L’état devra se positionner et definir ce qu’il doit faire pour les citoyens et pour son propre usage mais également quand il doit faire appel à des solutions externes françaises ou européennes existantes . Cette bonne répartition est parfaitement illustrée par le tout nouveau service « mon espace santé » qui part du patient citoyen. Il fonctionne comme une espace personnel accueillant des services tiers et est facile d’utilisation et sûr.

Notre puissance administrative est un atout !  Il est aussi important de conceptualiser des approches à partir de sa culture que de regarder ailleurs. Les approches de Startup d’État ou d’entrepreneur d’intérêt général sont des concepts stimulants nés en France (ils n’ont rien à voir avec la « startup nation »). Dans le cas du design, par exemple, la majorité des méthodes autour de l’expérience utilisateur (UX) relèvent de techniques consuméristes nord-américaines : recherche utilisateur, design thinking, design de service, persona caricaturant les nécessités sociologiques et ethnologiques. Elles caricaturent le plus souvent les utilisateurs en les réduisant à des scénarios linéaires factices, loin de la vie réelle qui repose sur l’expérience de son usage plutôt que sur l’usage lui-même qui ne resiste pas une seconde aux réalités sociologiques rencontrées à la Caisse d’Allocation Familiales par exemple. Enfin si l’accessibilité est un dû et une obligation, elle ne peut pas être le seul discours des sites publics en termes d’attention aux citoyens.

Cette absence de vision globale pointe l’incompréhension par l’état de la nature du design et de ses rôles stratégiques ou peut-etre la faiblesse des designers eux-mêmes . 
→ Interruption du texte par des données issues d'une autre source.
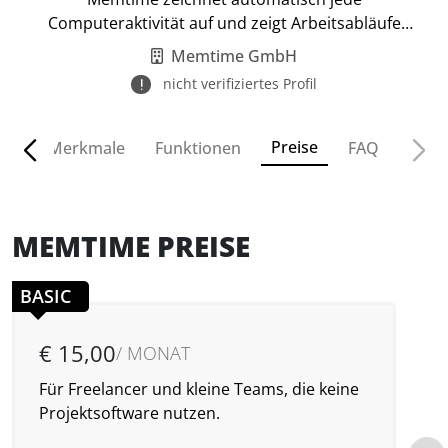
Computeraktivität auf und zeigt Arbeitsabläufe
minutengenau an.
Memtime GmbH
nicht verifiziertes Profil
Preise
ven
Merkmale
Funktionen
FAQ
MEMTIME PREISE
BASIC
€ 15,00
/ MONAT
Für Freelancer und kleine Teams, die keine
F
Projektsoftware nutzen.
P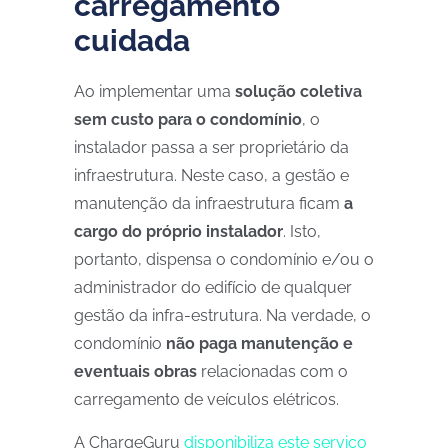
carregamento
cuidada
Ao implementar uma
solução coletiva
sem custo para o condomínio
, o
instalador passa a ser proprietário da
infraestrutura. Neste caso, a gestão e
manutenção da infraestrutura ficam
a
cargo do próprio instalador
. Isto,
portanto, dispensa o condomínio e/ou o
administrador do edifício de qualquer
gestão da infra-estrutura. Na verdade, o
condomínio
não paga manutenção e
eventuais obras
relacionadas com o
carregamento de veículos elétricos.
A ChargeGuru
disponibiliza este serviço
La mission d’un service, ses fonctions et les tâches à effectuer mais également son adaptabilité sont fondamentales. Par exemple considérer les besoins du citoyen plutôt que ce qu’il doit faire. C’est-à-dire accepter qu’il relève de différentes situations : entrepreneur, salarie, pensionné, retraité, ancien militaire, etc. Tout devrait être gérable à partir de son identité et ses besoins plutôt que de son statut administratif, un peu à l’exemple du site ma retraite. Mais également proposer des points de contact polymorphes, multimodaux qui peuvent s’appliquer indifféremment en numérique, physique à l’exemple des maisons France Service et de leurs derivés innovants à inventer.
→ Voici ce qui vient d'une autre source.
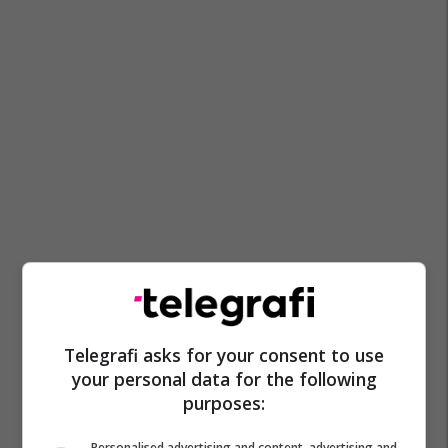
Telegrafi asks for your consent to use
your personal data for the following
purposes:
Personalised advertising and content, advertising and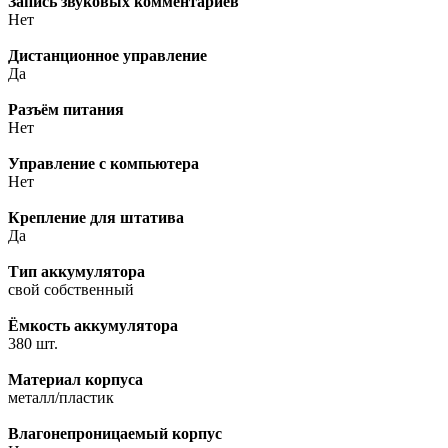
Запись звуковых комментариев
Нет
Дистанционное управление
Да
Разъём питания
Нет
Управление с компьютера
Нет
Крепление для штатива
Да
Тип аккумулятора
свой собственный
Ёмкость аккумулятора
380 шт.
Материал корпуса
металл/пластик
Влагонепроницаемый корпус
Imaginons alors un design de la relation avec les citoyens. Cette ambition d’un design de stratégie relationnelle capable de s’opposer à la complexité plutôt que d’en être le chausse-pied pour la fluidifier pourrait devenir un modèle de construction de la simplicité par nature et d’adaptabilité. L’acte essentiel de la citoyenneté numérique française qui serait au numérique ce que le fronton est à la mairie. Cela passera par l’attention aux formes du quotidien et de la vie, aux situations sociales, aux détails, au réel plus qu’aux statistiques comme l’évoquait le philosophe Michel de Certeau. Cette ambition est capitale pour créer une nouvelle culture de relation de l’État avec les citoyens que nous appelons de nos vœux.